Grand Jury Indicts One Officer In Breonna Taylor Death

MINNEAPOLIS, MN - JUNE 26: People march in the streets during a demonstration on June 26, 2020 in Minneapolis, Minnesota. The march honored Breonna Taylor, who was shot and killed by members of the Louisville Metro P... MINNEAPOLIS, MN - JUNE 26: People march in the streets during a demonstration on June 26, 2020 in Minneapolis, Minnesota. The march honored Breonna Taylor, who was shot and killed by members of the Louisville Metro Police Department on March 13, 2020. (Photo by Brandon Bell/Getty Images) MORE LESS

A grand jury in the case of Breonna Taylor’s fatal shooting by Louisville police on Wednesday indicted one officer on three counts of wanton endangerment.

Although former Louisville Metro Police Department Detective Brett Hankison was charged with three counts of first-degree wanton endangerment by the grand jury, the two other officers involved in the fatal shooting of Taylor — Sgt. Jonathan Mattingly and Detective Myles Cosgrove — were not indicted.

In explaining the charges, Judge Annie O’Connell said that Hankison “wantonly shot a gun” into adjoining Apartment 3. The occupants of that apartment, which were identified by initials, did not include “BT” for Taylor.

The bond for Hankinson was set at $15,000.

The indictment comes six months after Taylor’s death, which has become a rallying cry for protesters demanding justice in the case.

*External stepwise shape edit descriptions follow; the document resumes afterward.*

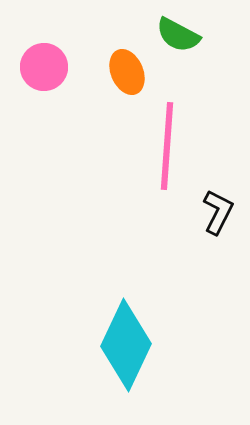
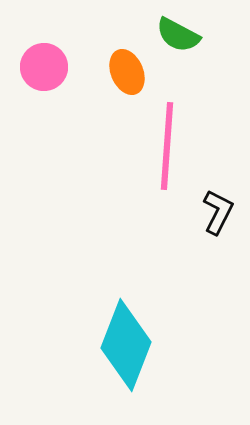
cyan diamond: rotated 4 degrees counterclockwise
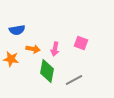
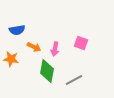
orange arrow: moved 1 px right, 2 px up; rotated 16 degrees clockwise
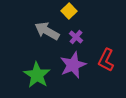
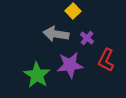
yellow square: moved 4 px right
gray arrow: moved 9 px right, 3 px down; rotated 20 degrees counterclockwise
purple cross: moved 11 px right, 1 px down
purple star: moved 3 px left; rotated 16 degrees clockwise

Ben Crump, a lawyer representing Taylor’s family, called Hankison’s indictment as “outrageous and offensive.”

In a press conference shortly after the grand jury’s indictment announcement, Kentucky Attorney General Daniel Cameron began by expressing his condolences to Taylor’s family.

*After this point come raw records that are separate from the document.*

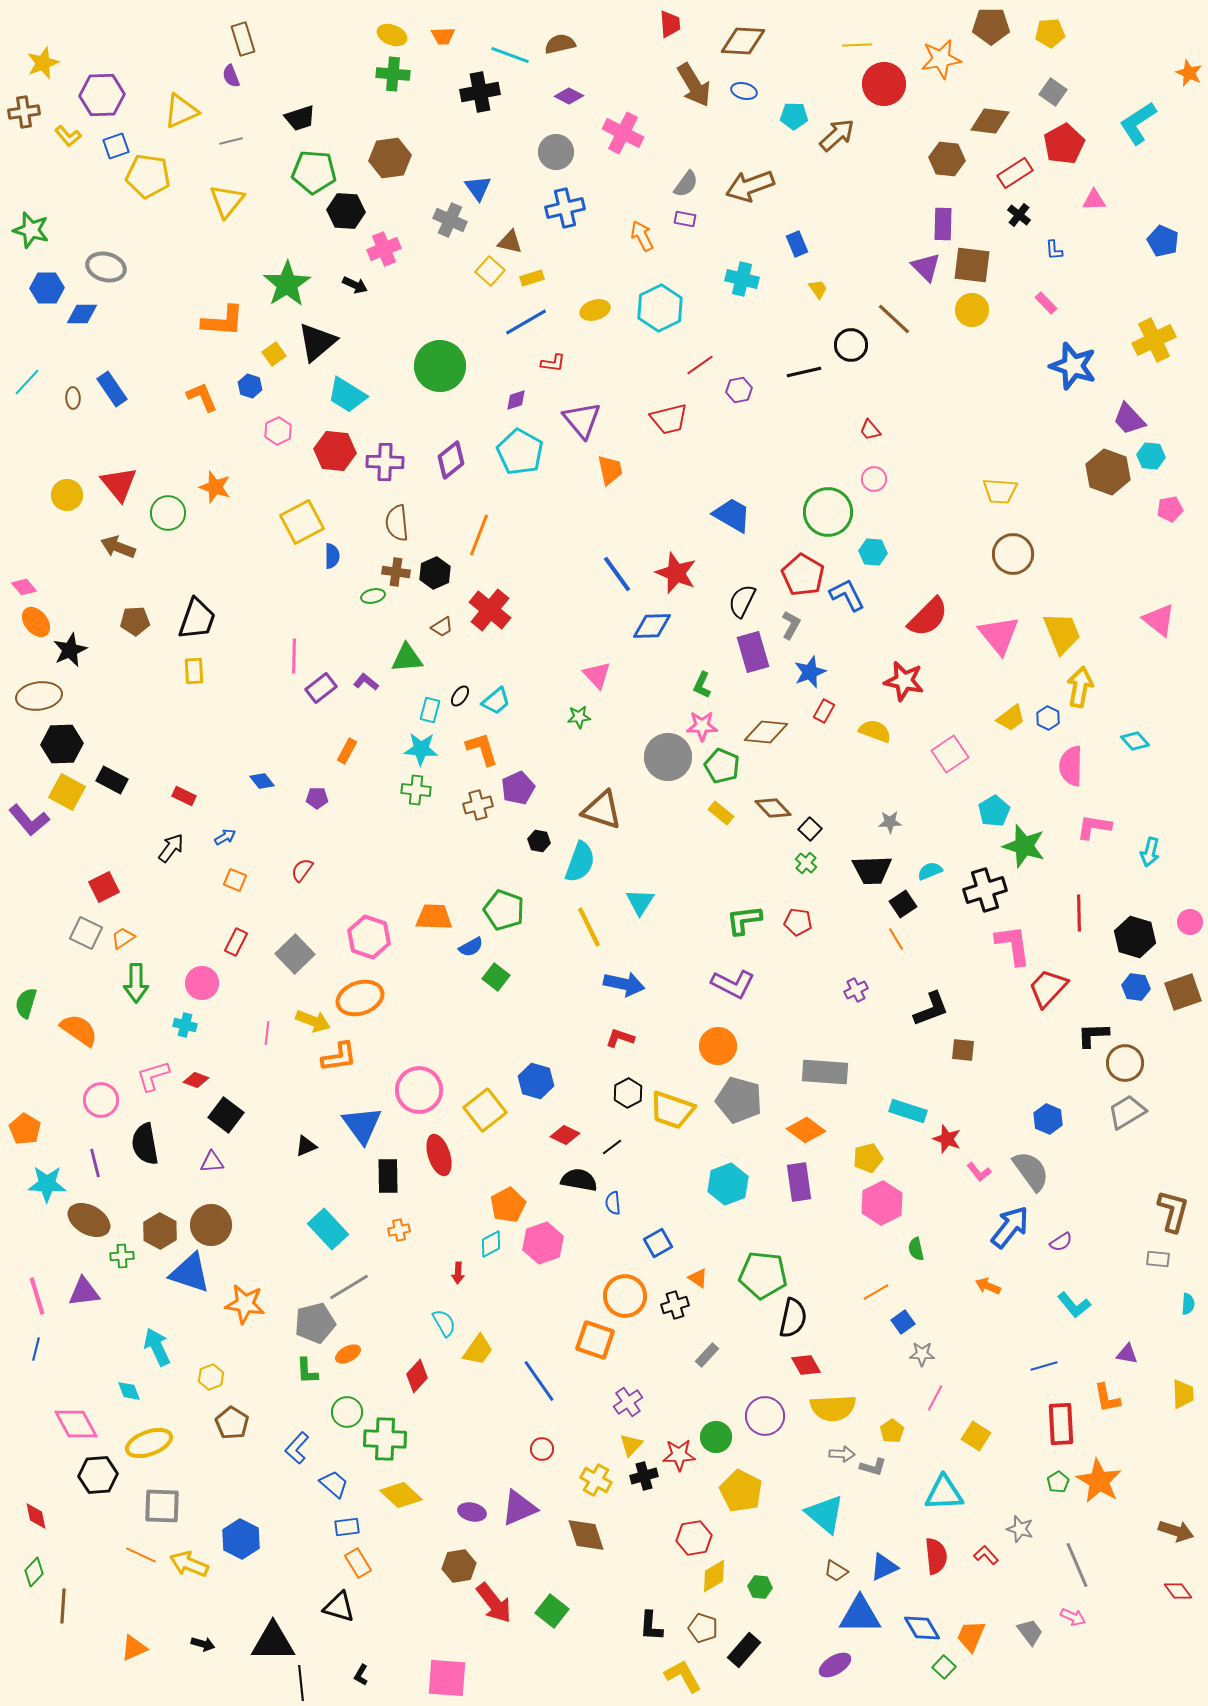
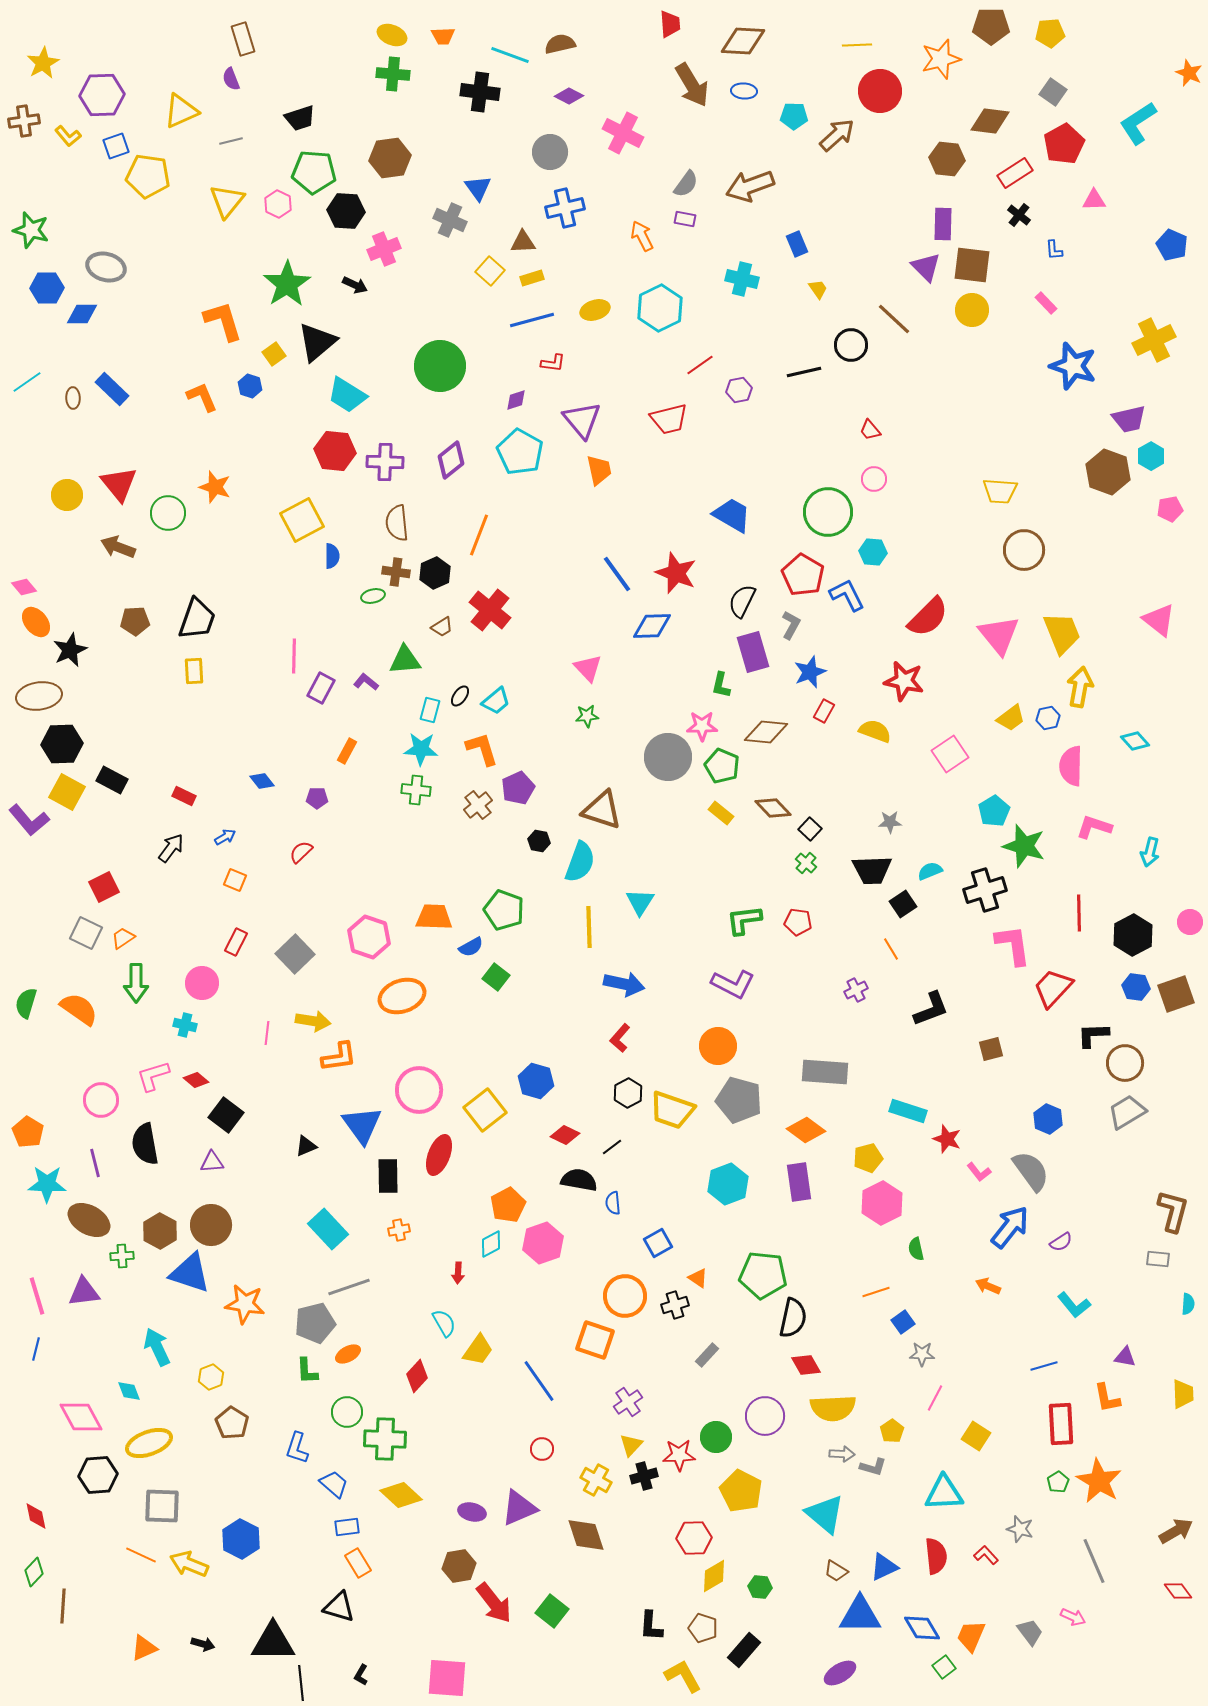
orange star at (941, 59): rotated 6 degrees counterclockwise
yellow star at (43, 63): rotated 8 degrees counterclockwise
purple semicircle at (231, 76): moved 3 px down
red circle at (884, 84): moved 4 px left, 7 px down
brown arrow at (694, 85): moved 2 px left
blue ellipse at (744, 91): rotated 10 degrees counterclockwise
black cross at (480, 92): rotated 18 degrees clockwise
brown cross at (24, 112): moved 9 px down
gray circle at (556, 152): moved 6 px left
blue pentagon at (1163, 241): moved 9 px right, 4 px down
brown triangle at (510, 242): moved 13 px right; rotated 16 degrees counterclockwise
orange L-shape at (223, 321): rotated 111 degrees counterclockwise
blue line at (526, 322): moved 6 px right, 2 px up; rotated 15 degrees clockwise
cyan line at (27, 382): rotated 12 degrees clockwise
blue rectangle at (112, 389): rotated 12 degrees counterclockwise
purple trapezoid at (1129, 419): rotated 60 degrees counterclockwise
pink hexagon at (278, 431): moved 227 px up; rotated 8 degrees counterclockwise
cyan hexagon at (1151, 456): rotated 24 degrees clockwise
orange trapezoid at (610, 470): moved 11 px left
yellow square at (302, 522): moved 2 px up
brown circle at (1013, 554): moved 11 px right, 4 px up
green triangle at (407, 658): moved 2 px left, 2 px down
pink triangle at (597, 675): moved 9 px left, 7 px up
green L-shape at (702, 685): moved 19 px right; rotated 12 degrees counterclockwise
purple rectangle at (321, 688): rotated 24 degrees counterclockwise
green star at (579, 717): moved 8 px right, 1 px up
blue hexagon at (1048, 718): rotated 20 degrees clockwise
brown cross at (478, 805): rotated 24 degrees counterclockwise
pink L-shape at (1094, 827): rotated 9 degrees clockwise
red semicircle at (302, 870): moved 1 px left, 18 px up; rotated 10 degrees clockwise
yellow line at (589, 927): rotated 24 degrees clockwise
black hexagon at (1135, 937): moved 2 px left, 2 px up; rotated 15 degrees clockwise
orange line at (896, 939): moved 5 px left, 10 px down
red trapezoid at (1048, 988): moved 5 px right
brown square at (1183, 992): moved 7 px left, 2 px down
orange ellipse at (360, 998): moved 42 px right, 2 px up
yellow arrow at (313, 1021): rotated 12 degrees counterclockwise
orange semicircle at (79, 1030): moved 21 px up
red L-shape at (620, 1038): rotated 68 degrees counterclockwise
brown square at (963, 1050): moved 28 px right, 1 px up; rotated 20 degrees counterclockwise
red diamond at (196, 1080): rotated 20 degrees clockwise
orange pentagon at (25, 1129): moved 3 px right, 3 px down
red ellipse at (439, 1155): rotated 39 degrees clockwise
gray line at (349, 1287): rotated 12 degrees clockwise
orange line at (876, 1292): rotated 12 degrees clockwise
purple triangle at (1127, 1354): moved 2 px left, 3 px down
pink diamond at (76, 1424): moved 5 px right, 7 px up
blue L-shape at (297, 1448): rotated 24 degrees counterclockwise
brown arrow at (1176, 1531): rotated 48 degrees counterclockwise
red hexagon at (694, 1538): rotated 8 degrees clockwise
gray line at (1077, 1565): moved 17 px right, 4 px up
orange triangle at (134, 1648): moved 10 px right
purple ellipse at (835, 1665): moved 5 px right, 8 px down
green square at (944, 1667): rotated 10 degrees clockwise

“Every day this family wakes up to the realization that someone they loved is no longer with them,” Cameron said. “There’s nothing I can offer today to take away the grief and heartache this family is experiencing as a result of losing a child.”

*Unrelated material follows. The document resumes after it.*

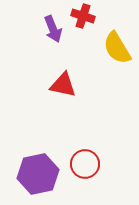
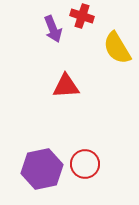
red cross: moved 1 px left
red triangle: moved 3 px right, 1 px down; rotated 16 degrees counterclockwise
purple hexagon: moved 4 px right, 5 px up
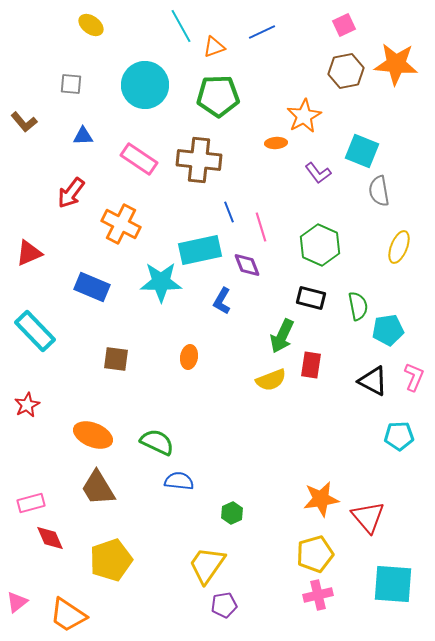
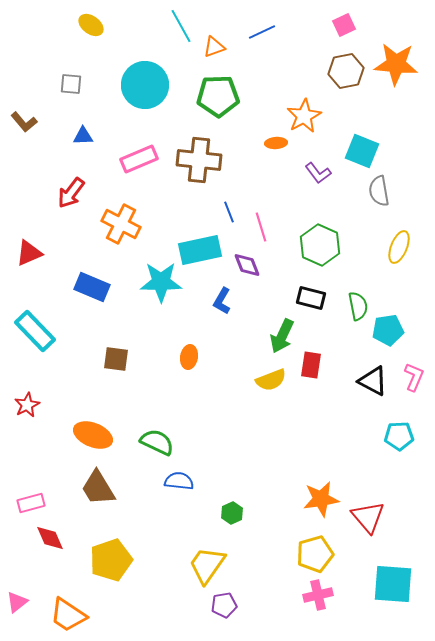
pink rectangle at (139, 159): rotated 57 degrees counterclockwise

Cameron said the other two officers who weren’t indicted by the grand jury were “justified in their use of force.”

Cameron said Cosgrove’s and Mattingly’s actions on the night of Taylor death were justified because Kenneth Walker, Taylor’s boyfriend, fired first.

“Our investigation found that Mattingly and Cosgrove were justified in their use of force after having been fired upon by Kenneth Walker,” Cameron said.

After announcing that the grand jury voted to return an indictment for three felony counts of wanton endangerment against Hankison, Cameron said that if convicted, he “can serve up to five years for each count.”

“My office is prepared to prove these charges at trial,” Cameron said. “However, it’s important to note he is presumed innocent until proven guilty.”

Cameron went on to vow that his office will “vigorously prosecute” the criminal charges against Hankison and that he was creating “a task force to review the process for securing securing and executing search warrants in Kentucky.” Cameron said that the task force will include members of the public, law enforcement, elected officials, defense attorneys and representatives from the judiciary.

Last week, Louisville reached a settlement with Taylor’s mother, Tamika Palmer, in a lawsuit against the three officers in the case by agreeing to pay her $12 million and enact police reforms.

The grand jury’s decision comes after Cameron’s office, which has been investigating Taylor’s fatal shooting since May, presented its findings to the jury earlier this week.

Ahead of the charging decision, Louisville Mayor Greg Fischer implemented a 72-hour curfew, effective Wednesday night, from 9 p.m. to 6:30 a.m in anticipation of heightened unrest. LMPD interim Chief Robert Schroeder said that Kentucky National Guard members would be in the city following Cameron’s press conference, but did not specify how many guardsmembers would be deployed.